REPUBLIKA.CO.ID, JAKARTA -- Hasil Pilkada Serentak 2018 di Jawa Timur dan Jawa Barat dinilai mengejutkan. Itu karena pasangan yang dianggap unggul dan memiliki basis partai yang kuat justru menelan kekalahan.
Peneliti politik senior Lembaga Ilmu Pengetahuan Indonesia (LIPI) Syamsuddin Haris mengakui ada pergeseran peta suara partai di Pilkada 2018. Menurutnya, Pilkada 2018 ini lebih kepada aspek figur dan ketokohan dari pasangan calon yang berkancah di Pilkada daerah tersebut.

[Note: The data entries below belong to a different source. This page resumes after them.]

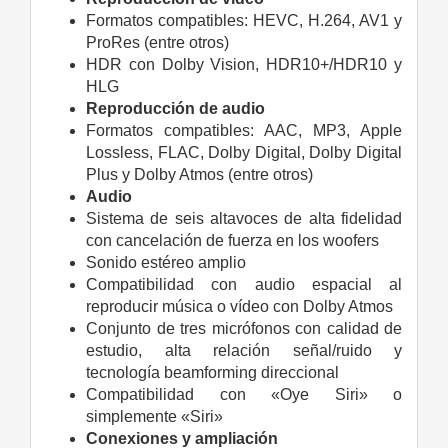
Formatos compatibles: HEVC, H.264, AV1 y
ProRes (entre otros)
HDR con Dolby Vision, HDR10+/HDR10 y
HLG
Reproducción de audio
Formatos compatibles: AAC, MP3, Apple
Lossless, FLAC, Dolby Digital, Dolby Digital
Plus y Dolby Atmos (entre otros)
Audio
Sistema de seis altavoces de alta fidelidad
con cancelación de fuerza en los woofers
Sonido estéreo amplio
Compati­bilidad con audio espacial al
reproducir música o vídeo con Dolby Atmos
Conjunto de tres micrófonos con calidad de
estudio, alta relación señal/ruido y
tecnología beamforming direccional
Compati­bilidad con «Oye Siri» o
simplemente «Siri»
Conexiones y ampliación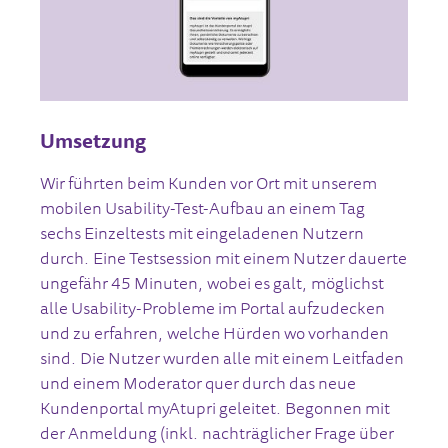
Umsetzung
Wir führten beim Kunden vor Ort mit unserem
mobilen Usability-Test-Aufbau an einem Tag
sechs Einzeltests mit eingeladenen Nutzern
durch. Eine Testsession mit einem Nutzer dauerte
ungefähr 45 Minuten, wobei es galt, möglichst
alle Usability-Probleme im Portal aufzudecken
und zu erfahren, welche Hürden wo vorhanden
sind. Die Nutzer wurden alle mit einem Leitfaden
und einem Moderator quer durch das neue
Kundenportal myAtupri geleitet. Begonnen mit
der Anmeldung (inkl. nachträglicher Frage über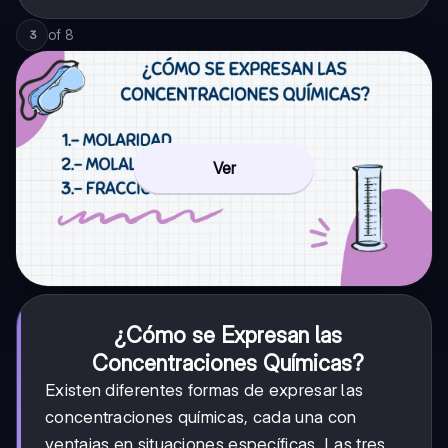
of
8
3
Ver
¿Cómo se Expresan las
Concentraciones Químicas?
Existen diferentes formas de expresar las
concentraciones químicas, cada una con
ventajas en situaciones específicas. Las tres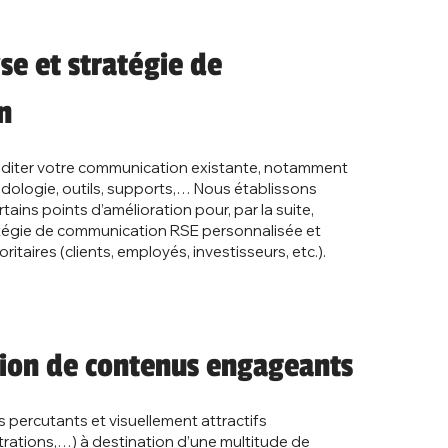
yse et stratégie de
on
iter votre communication existante, notamment
dologie, outils, supports,… Nous établissons
ins points d’amélioration pour, par la suite,
atégie de communication RSE personnalisée et
ritaires (clients, employés, investisseurs, etc.).
tion de contenus engageants
percutants et visuellement attractifs
ustrations,…) à destination d’une multitude de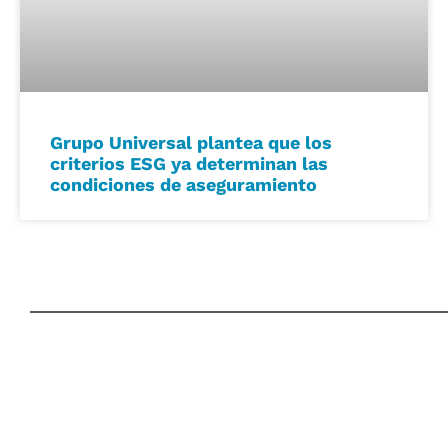
Grupo Universal plantea que los
criterios ESG ya determinan las
condiciones de aseguramiento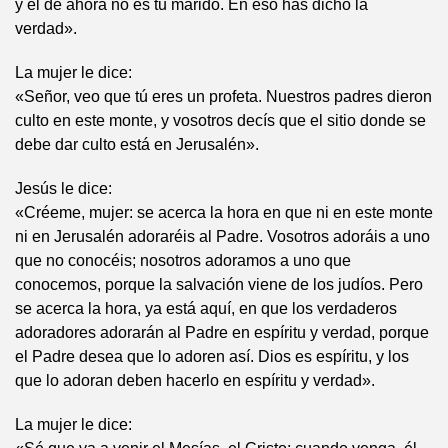
y el de ahora no es tu marido. En eso has dicho la
verdad».
La mujer le dice:
«Señor, veo que tú eres un profeta. Nuestros padres dieron
culto en este monte, y vosotros decís que el sitio donde se
debe dar culto está en Jerusalén».
Jesús le dice:
«Créeme, mujer: se acerca la hora en que ni en este monte
ni en Jerusalén adoraréis al Padre. Vosotros adoráis a uno
que no conocéis; nosotros adoramos a uno que
conocemos, porque la salvación viene de los judíos. Pero
se acerca la hora, ya está aquí, en que los verdaderos
adoradores adorarán al Padre en espíritu y verdad, porque
el Padre desea que lo adoren así. Dios es espíritu, y los
que lo adoran deben hacerlo en espíritu y verdad».
La mujer le dice: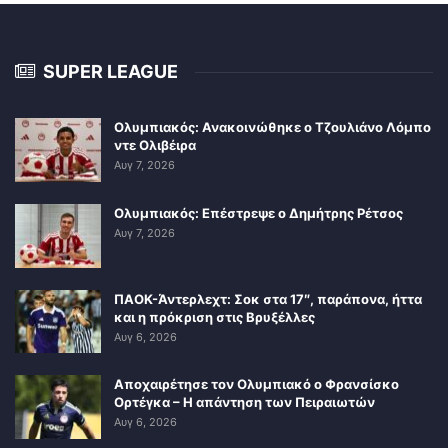
SUPER LEAGUE
Ολυμπιακός: Ανακοινώθηκε ο Τζουλιάνο Λόμπο
ντε Ολιβέιρα
Αυγ 7, 2026
Ολυμπιακός: Επέστρεψε ο Δημήτρης Ρέτσος
Αυγ 7, 2026
ΠΑΟΚ-Άντερλεχτ: Σοκ στα 17″, παράπονα, ήττα
και η πρόκριση στις Βρυξέλλες
Αυγ 6, 2026
Αποχαιρέτησε τον Ολυμπιακό ο Φρανσίσκο
Ορτέγκα – Η απάντηση των Πειραιωτών
Αυγ 6, 2026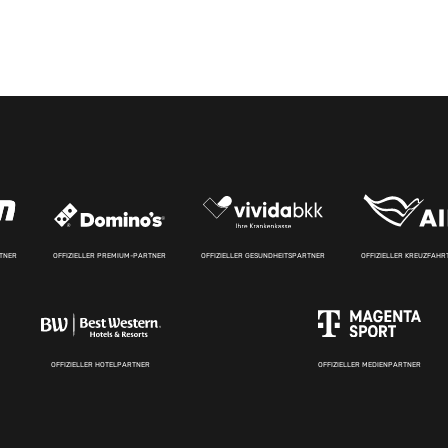
RTNER
OFFIZIELLER PREMIUM-PARTNER
OFFIZIELLER GESUNDHEITSPARTNER
OFFIZIELLER KREUZFAH
OFFIZIELLER HOTELPARTNER
OFFIZIELLER MEDIENPARTNER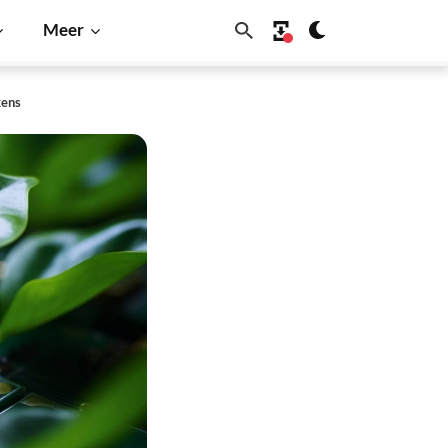
Meer
kens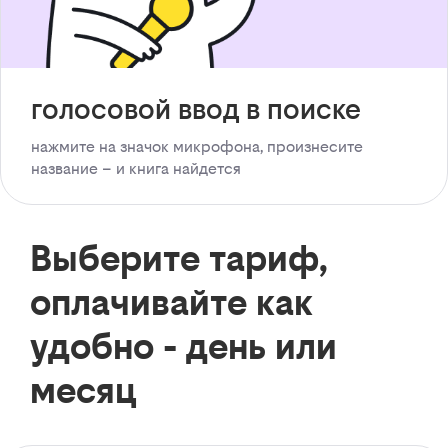
голосовой ввод в поиске
нажмите на значок микрофона, произнесите
название – и книга найдется
Выберите тариф,
оплачивайте как
удобно - день или
месяц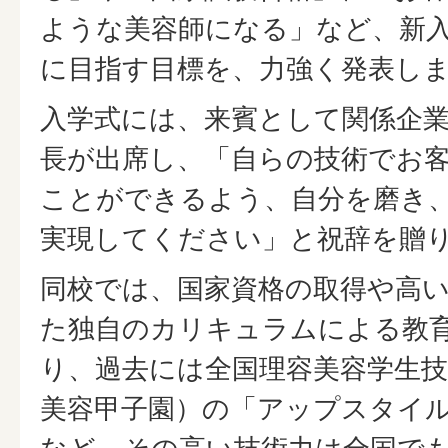
ような美容師になる」など、新
に目指す目標を、力強く発表し
入学式には、来賓として関係企
長が出席し、「自らの技術でお
ことができるよう、自分を磨き
実現してください」と祝辞を贈
同校では、国家資格の取得や高
た独自のカリキュラムによる教
り、過去には全国理容美容学生技
美容甲子園）の「アップスタイ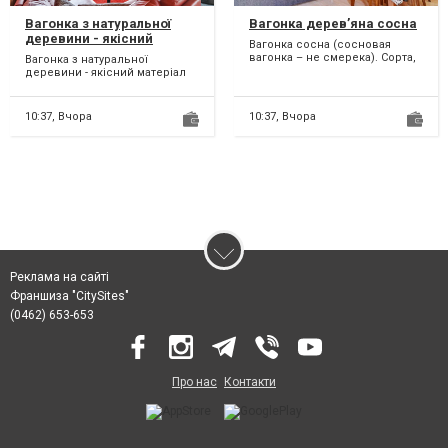
Вагонка з натуральної
Вагонка дерев’яна сосна
деревини - якісний
Вагонка сосна (сосновая
матеріал на довгі роки
вагонка – не смерека). Сорта,
Вагонка з натуральної
размеры - в ассортименте.
деревини - якісний матеріал
Высокое качест...
на довгі роки. * вагонка сосна
* вагонка липа...
10:37,
Вчора
10:37,
Вчора
Реклама на сайті
Франшиза "CitySites"
(0462) 653-653
Про нас
Контакти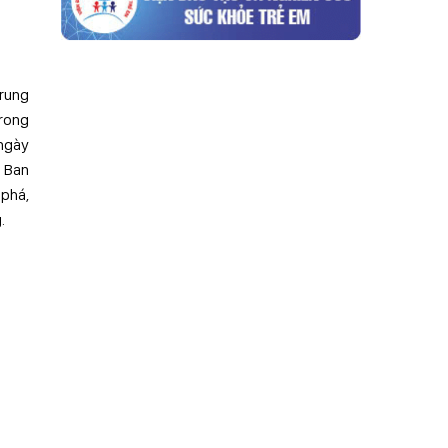
Trung
trong
ngày
 Ban
 phá,
.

Selain itu, hasil pilkada juga hampir selalu berbeda dengan perolehan partai pengusung yang dapat di pileg. "Contohnya Jawa Timur, PDIP dan PKB itu dua partai yang cukup dominan di Pileg. Namun di Pilkada ketika berkoalisi malah tidak, itu artinya dalam konteks Pilkada aspek ketokohan itu memegang peranan ketimbang parpol pengusung," ujar Syamsudin saat dihubungi wartawan, Rabu (27/6).
Syamsudin melanjutkan, begitu halnya di Jawa Barat, figur ketokohan Ridwan Kamil dianggap menjadi faktor kemenangan pasangan Ridwan Kamil-Uu Ruzhanul Ulum di Jawa Barat. Sebab jika dilihat dari partai pengusungnya, basis kuat di Jawa Barat sebagaimana pilkada lalu adalah PKS.
"Nah itu juga kemudian yang kita liat dalam konteks Ridwan Kamil di Jabar. RK kan pada dasarnya bukan kader parpol. Tapi bisa menang," ungkap Syamsudin.
Selain figur, Syamsuddin juga menilai, perubahan peta suara di Pilkada 2018 juga dikarenakan tidak berjalannya mesin partai. Hal itu menurutnya, yang nampak dalam Pilkada Gubernur Jawa Timur dimana basis PKB dan PDIP kuat di Jatim tak mampu memenangkan Gus Ipul.
Tidak halnya di Jawa Barat, meskipun Sudrajat-Saikhu kalah dari Ridwan Kamil, namun jumlah suara yang diperoleh tidak terpaut jauh. "Saya pikir ada. Walaupun tidak sama di setiap daerah. di Jatim mesin partai tidak berjalan PDIP dan PKB dominan tapi nggak efektif kalah dengn ketokohan," ujarnya.